Je pense que tout homme, et peut-être toute femme (??? -ça je ne sais pas, mais je crois que c'est différent-) ressent au fond de lui ce désir sexuel envers des femmes (ou hommes, donc) qui le séduisent. Ça, on ne peut pas le réprimer. Mais le passage à l'acte, oui. Puisque je suis père d'une jolie fille de 16 ans, il m'est à la fois "facile" (!?) et effroyable d'imaginer ce qui peut se passer dans la tête d'un autre. Je disais récemment, à la suite d'une anecdote troublante, que je n'ignore pas la féminité de ma fille. Je vois très bien ce corps charmant, jeune, non dénué d'un certain attrait (même ces mots sont difficile à écrire...). Cependant il existe un barrage mental tel que ce simple regard est déjà perturbant et déclenche une contradiction interne. Si je commence à lui signifier discrètement que sa féminité existe, qu'elle peut plaire (ça me semble important qu'elle sache que l'homme-référent que je suis a aussi ce regard sur elle), en revanche je m'interdis tout mot, ou regard, qui trahisse la moindre pulsion, le moindre "désir". Parce que je sais que ce serait pour elle une agression. Un simple regard qu'elle sentirait serait déjà une agression.
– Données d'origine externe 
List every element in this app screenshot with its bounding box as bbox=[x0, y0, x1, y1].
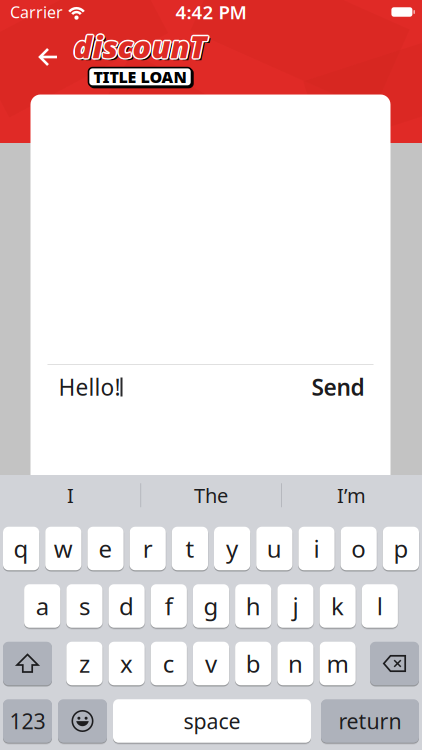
staticText: r bbox=[143, 533, 153, 564]
button[interactable]: Hello! bbox=[58, 372, 312, 402]
button[interactable]: w bbox=[45, 527, 81, 570]
staticText: d bbox=[119, 590, 134, 622]
button[interactable] bbox=[370, 642, 419, 685]
staticText: u bbox=[267, 533, 282, 564]
button[interactable]: I’m bbox=[281, 474, 422, 516]
button[interactable]: s bbox=[66, 584, 102, 628]
staticText: 123 bbox=[10, 707, 46, 735]
button[interactable]: k bbox=[320, 584, 356, 628]
button[interactable]: b bbox=[235, 642, 271, 685]
staticText: v bbox=[205, 648, 217, 680]
button[interactable]: t bbox=[172, 527, 208, 570]
staticText: return bbox=[338, 707, 402, 735]
button[interactable] bbox=[58, 699, 107, 743]
staticText: i bbox=[314, 533, 320, 564]
staticText: Hello! bbox=[58, 372, 120, 402]
button[interactable]: r bbox=[130, 527, 166, 570]
staticText: Carrier bbox=[10, 1, 63, 23]
button[interactable]: Send bbox=[312, 372, 364, 402]
staticText: discounT bbox=[74, 25, 208, 66]
button[interactable]: m bbox=[320, 642, 356, 685]
button[interactable]: n bbox=[277, 642, 314, 685]
staticText: s bbox=[79, 590, 90, 622]
staticText: a bbox=[36, 590, 49, 622]
staticText: discounT bbox=[74, 27, 206, 68]
button[interactable]: space bbox=[113, 699, 311, 743]
staticText: TITLE LOAN bbox=[94, 66, 186, 87]
button[interactable]: p bbox=[383, 527, 419, 570]
staticText: b bbox=[246, 648, 261, 680]
staticText: discounT bbox=[74, 24, 206, 65]
button[interactable]: g bbox=[193, 584, 229, 628]
staticText: The bbox=[194, 482, 228, 509]
staticText: p bbox=[393, 533, 408, 564]
button[interactable]: o bbox=[341, 527, 377, 570]
button[interactable]: x bbox=[108, 642, 145, 685]
staticText: discounT bbox=[74, 26, 206, 67]
staticText: t bbox=[185, 533, 194, 564]
staticText: discounT bbox=[75, 26, 208, 67]
button[interactable]: u bbox=[256, 527, 292, 570]
staticText: l bbox=[377, 590, 383, 622]
button[interactable]: I bbox=[0, 474, 141, 516]
button[interactable]: y bbox=[214, 527, 250, 570]
button[interactable]: i bbox=[298, 527, 335, 570]
staticText: j bbox=[292, 590, 298, 622]
button[interactable]: a bbox=[24, 584, 60, 628]
staticText: c bbox=[163, 648, 175, 680]
button[interactable]: j bbox=[277, 584, 314, 628]
button[interactable]: h bbox=[235, 584, 271, 628]
staticText: m bbox=[327, 648, 349, 680]
staticText: x bbox=[120, 648, 133, 680]
staticText: q bbox=[14, 533, 29, 564]
staticText: I’m bbox=[337, 482, 366, 509]
button[interactable]: f bbox=[151, 584, 187, 628]
staticText: discounT bbox=[72, 25, 206, 66]
staticText: k bbox=[331, 590, 344, 622]
staticText: o bbox=[351, 533, 366, 564]
button[interactable]: v bbox=[193, 642, 229, 685]
staticText: e bbox=[98, 533, 112, 564]
button[interactable]: z bbox=[66, 642, 102, 685]
button[interactable]: 123 bbox=[3, 699, 52, 743]
staticText: y bbox=[226, 533, 238, 564]
staticText: n bbox=[288, 648, 303, 680]
staticText: h bbox=[246, 590, 261, 622]
button[interactable] bbox=[26, 35, 70, 79]
staticText: discounT bbox=[72, 27, 206, 68]
staticText: z bbox=[79, 648, 90, 680]
button[interactable]: c bbox=[151, 642, 187, 685]
staticText: w bbox=[54, 533, 73, 564]
staticText: discounT bbox=[76, 28, 209, 69]
button[interactable]: l bbox=[362, 584, 398, 628]
button[interactable] bbox=[3, 642, 52, 685]
button[interactable]: e bbox=[87, 527, 124, 570]
staticText: f bbox=[165, 590, 173, 622]
staticText: discounT bbox=[72, 26, 205, 67]
staticText: Send bbox=[312, 372, 364, 402]
button[interactable]: discounT bbox=[74, 26, 206, 86]
button[interactable]: The bbox=[141, 474, 281, 516]
staticText: g bbox=[204, 590, 218, 622]
button[interactable]: return bbox=[321, 699, 419, 743]
staticText: space bbox=[184, 707, 240, 735]
button[interactable]: d bbox=[108, 584, 145, 628]
staticText: I bbox=[67, 482, 74, 509]
button[interactable]: q bbox=[3, 527, 39, 570]
staticText: 4:42 PM bbox=[176, 0, 246, 24]
staticText: discounT bbox=[74, 27, 208, 68]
Alors que peut-il se passer dans la tête d'un homme qui ne voit plus sa fille, mais seulement son propre désir? Sa propre minable jouissance personnelle. Mais quel égoïsme, quelle monstrueux egoïsme. Se faire passer avant l'autre, oubliant volontairement la blessure qui s'en suivra. Ou alors considérer la femme comme un simple objet de fantasme, lui niant jusqu'à son intégrité mentale (ou physique, ce qui revient au même). Quel mépris.

Tout comme le viol de femmes anonymes, les attouchements, les carresses, l'exhibition sexuelle envers sa fille sont des actes de violence mentale qui cassent définitivement une part de la personnalité et infligent une blessure inguérissable. Même si certaines parviennent à pardonner, surmonter, elles gardent (je suppose) cette blessure à vie. Et bien souvent une culpabilité sourde qui fait autant de ravages dans l'esprit.
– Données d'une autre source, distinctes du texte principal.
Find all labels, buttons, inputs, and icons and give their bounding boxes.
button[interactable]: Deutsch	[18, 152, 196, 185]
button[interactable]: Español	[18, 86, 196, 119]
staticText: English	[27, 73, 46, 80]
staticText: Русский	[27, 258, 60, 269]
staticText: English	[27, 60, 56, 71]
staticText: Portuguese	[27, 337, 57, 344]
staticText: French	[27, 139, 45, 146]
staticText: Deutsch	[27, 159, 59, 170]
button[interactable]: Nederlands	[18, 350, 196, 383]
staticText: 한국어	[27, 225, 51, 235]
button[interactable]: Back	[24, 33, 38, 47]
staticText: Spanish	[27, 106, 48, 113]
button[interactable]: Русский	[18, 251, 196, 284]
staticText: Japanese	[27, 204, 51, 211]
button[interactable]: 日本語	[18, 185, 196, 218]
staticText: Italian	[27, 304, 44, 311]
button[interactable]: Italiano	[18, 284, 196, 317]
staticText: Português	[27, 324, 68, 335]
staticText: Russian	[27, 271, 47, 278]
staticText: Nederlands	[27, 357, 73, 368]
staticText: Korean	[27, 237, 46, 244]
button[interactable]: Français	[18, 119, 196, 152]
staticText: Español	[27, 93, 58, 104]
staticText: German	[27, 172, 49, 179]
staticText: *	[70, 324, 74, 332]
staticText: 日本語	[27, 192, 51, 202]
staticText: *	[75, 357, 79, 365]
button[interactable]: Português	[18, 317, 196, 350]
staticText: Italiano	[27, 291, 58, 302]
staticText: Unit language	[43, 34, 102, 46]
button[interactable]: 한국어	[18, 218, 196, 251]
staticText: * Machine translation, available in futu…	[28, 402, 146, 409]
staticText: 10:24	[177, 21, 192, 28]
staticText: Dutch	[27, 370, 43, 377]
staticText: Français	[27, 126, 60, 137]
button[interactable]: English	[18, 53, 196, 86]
Je sais bien qu'on peut toujours trouver des explications à ce genre de geste: inconscience de leur gravité, incapacité à se maîtriser (?), modèles moraux ou culturels erronnés... Mais c'est pour ça qu'il est important que les victimes en parlent afin que personne ne puisse prétendre ne pas s'être rendu compte des choses. Qu'elles se libèrent aussi de leur culpabilité et de leur honte. Et que les hommes aussi parlent, afin de rappeller que ça n'a rien d'inéluctable.




L'une et l'autre


Samedi 10 mai


Je me suis rendu compte de quelque chose qui me semble important, en discutant avec Charlotte ce matin (oui, on discute quand même malgré que ce petit "froid" demeure). En fait, ce manque que je ressens à ne pas pouvoir discuter autant que je le souhaite, et sur les sujets qui m'intéressent, provient essentiellement d'une culpabilité.

J'ai (j'avais) du mal à me dire que je puisse discuter d'avantage, de façon plus intime, avec une autre que ma femme.
Tout est là. Et ce matin j'ai compris enfin que c'était le coeur même de cette démarche d'émancipation que j'effectue. Si j'ai besoin de partager avec une "âme-soeur" une complicité très grande, c'est parce que je ne l'ai pas eue dans toutes les dimensions avec Charlotte. Avec ma femme je discute très librement, avec une grande confiance, sur un large choix de sujets. Mais pas sur tout ce qu'il me plairait d'évoquer. Et si j'ai été autant attiré par cette complice, c'est précisément parce que je pouvais partager avec elle des sujets de préoccupation communs. Et notamment... ce besoin d'avoir des relations plurielles. Je suis donc en plein dans mon sujet.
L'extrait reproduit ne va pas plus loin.